Liverpool Sound and Vision Rating 7/10
Cast: Jim Sturgess, Agyness Deyn, Nikki Amuka-Bird, Derek Riddell, Richard Coyle, Dermot Crowley, Jojo Macari, Varada Sethu, Owain Arthur, Joplin Sibtain, Adrian Rawlins, Lorraine Burroughs, Aisling Bea, Ukweli Roach, Kae Alexander, Cameron King, Maggie Daniels,
If you knew you and all your loved ones had five years left to live on the planet, would you keep them ignorant for as long as possible, would you find a way to keep the truth from them, to stop them by all possible means from worrying, causing them distress, at the prospect of the world ending? Could you lie for so long whilst all the time having the haunted look of the damned etched and scrawled upon your face; or is it easier to tell the truth, open up the eyes of those around you and tell them and let the chips fall where they may? The hardest question of all; lie and keep someone safe, tell the truth and let them see the horror to come!
To find a series that actually becomes more gripping as it goes along is not a rare occurrence, it happens all the time, even if you don’t care for the characters straight off, something small worms its way into your psyche and takes hold, puts its teeth straight into an internal vein and starts to gorge itself upon your resolve. In the case of the British drama Hard Sun, it could be argued that the turning point for the drama was two-fold, and in both cases it makes the production worth watching.

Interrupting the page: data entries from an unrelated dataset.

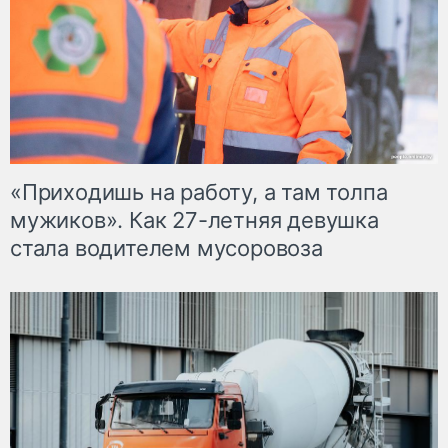
«Приходишь на работу, а там толпа
мужиков». Как 27-летняя девушка
стала водителем мусоровоза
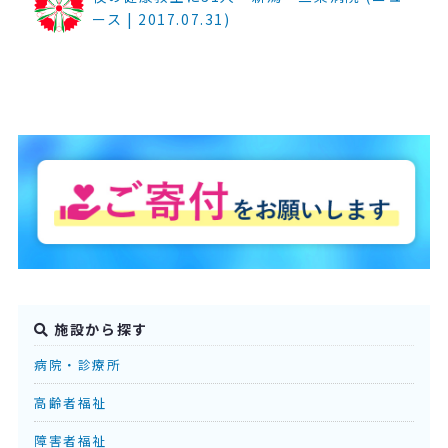
ース | 2017.07.31)
施設から探す
病院・診療所
高齢者福祉
障害者福祉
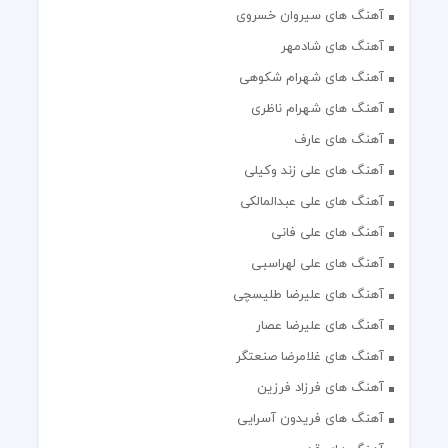
آهنگ های سیروان خسروی
آهنگ های شادمهر
آهنگ های شهرام شکوهی
آهنگ های شهرام ناظری
آهنگ های عارف
آهنگ های علی زند وکیلی
آهنگ های علی عبدالمالکی
آهنگ های علی فانی
آهنگ های علی لهراسبی
آهنگ های علیرضا طلیسچی
آهنگ های علیرضا عصار
آهنگ های غلامرضا صنعتگر
آهنگ های فرزاد فرزین
آهنگ های فریدون آسرایی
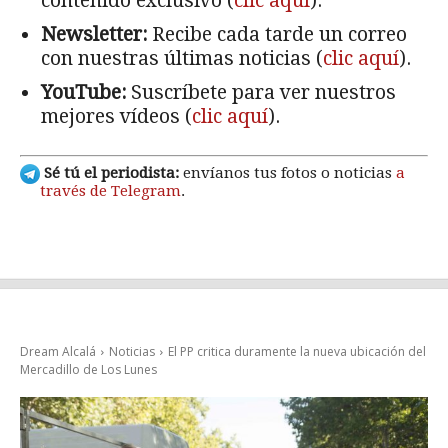
contenido exclusivo (
clic aquí
).
Newsletter:
Recibe cada tarde un correo
con nuestras últimas noticias (
clic aquí
).
YouTube:
Suscríbete para ver nuestros
mejores vídeos (
clic aquí
).
Sé tú el periodista:
envíanos tus fotos o noticias
a
través de Telegram
.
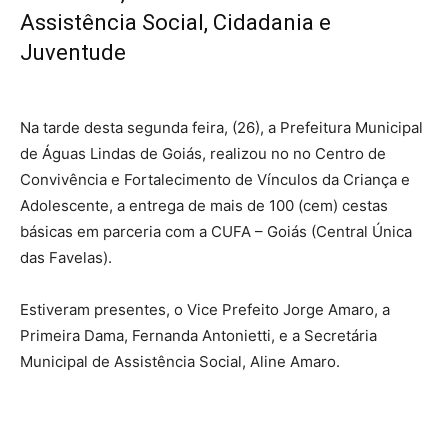
Assistência Social, Cidadania e
Juventude
Na tarde desta segunda feira, (26), a Prefeitura Municipal
de Águas Lindas de Goiás, realizou no no Centro de
Convivência e Fortalecimento de Vínculos da Criança e
Adolescente, a entrega de mais de 100 (cem) cestas
básicas em parceria com a CUFA – Goiás (Central Única
das Favelas).
Estiveram presentes, o Vice Prefeito Jorge Amaro, a
Primeira Dama, Fernanda Antonietti, e a Secretária
Municipal de Assistência Social, Aline Amaro.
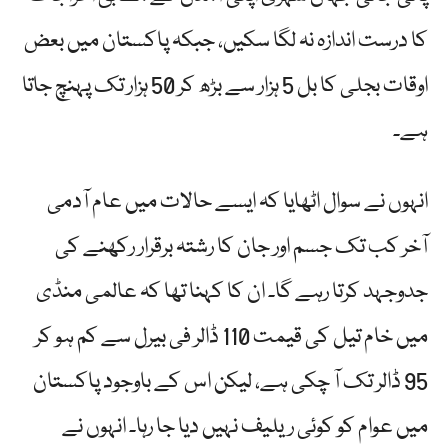
کا درست اندازہ نہ لگا سکیں، جبکہ پاکستان میں بعض
اوقات بجلی کا بل 5 ہزار سے بڑھ کر 50 ہزار تک پہنچ جاتا
ہے۔
انہوں نے سوال اٹھایا کہ ایسے حالات میں عام آدمی
آخر کب تک جسم اور جان کا رشتہ برقرار رکھنے کی
جدوجہد کرتا رہے گا۔ ان کا کہنا تھا کہ عالمی منڈی
میں خام تیل کی قیمت 110 ڈالر فی بیرل سے کم ہو کر
95 ڈالر تک آ چکی ہے، لیکن اس کے باوجود پاکستان
میں عوام کو کوئی ریلیف نہیں دیا جا رہا۔ انہوں نے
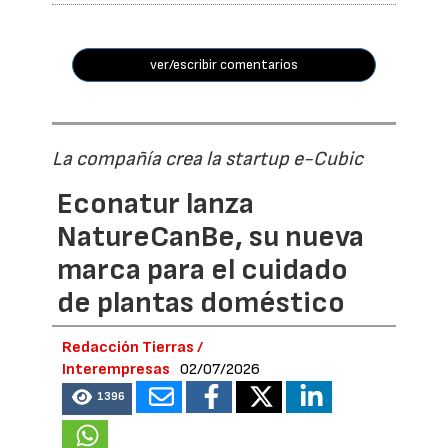
ver/escribir comentarios
La compañía crea la startup e-Cubic
Econatur lanza
NatureCanBe, su nueva
marca para el cuidado
de plantas doméstico
Redacción Tierras /
Interempresas
02/07/2026
1396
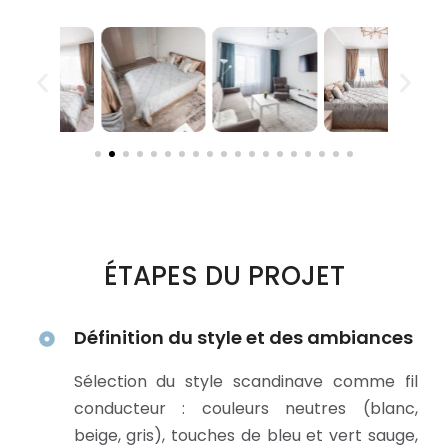
ÉTAPES DU PROJET
Définition du style et des ambiances
Sélection du style scandinave comme fil
conducteur : couleurs neutres (blanc,
beige, gris), touches de bleu et vert sauge,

The six part story takes time to warm up, not starting with a bang but with fireworks, with a scene that wouldn’t be out of place in Greek tragic theatre, and with the usual introductions that are designed to help the audience gain an attachment to the characters; it is an attachment that really only comes in play when Richard Coyle joins the fray as the once man of God and taunts the two detectives D.C.I Charlie Hicks and D.I. Elaine Renko, played by Jim Sturgess and Agyness Deyn with a series of murders.
As television dramas go, Hard Sun is not one to fall in love with easily, it doesn’t grip initially, the premise taking time to marry with what is essentially another detective programme; however, there are moments, nuggets of gold, which have you nodding your head in appreciation, which pulls you in bit by bit, a black hole pulling in your reservations.
A series which takes time to become what it is but one that does deserve a second go!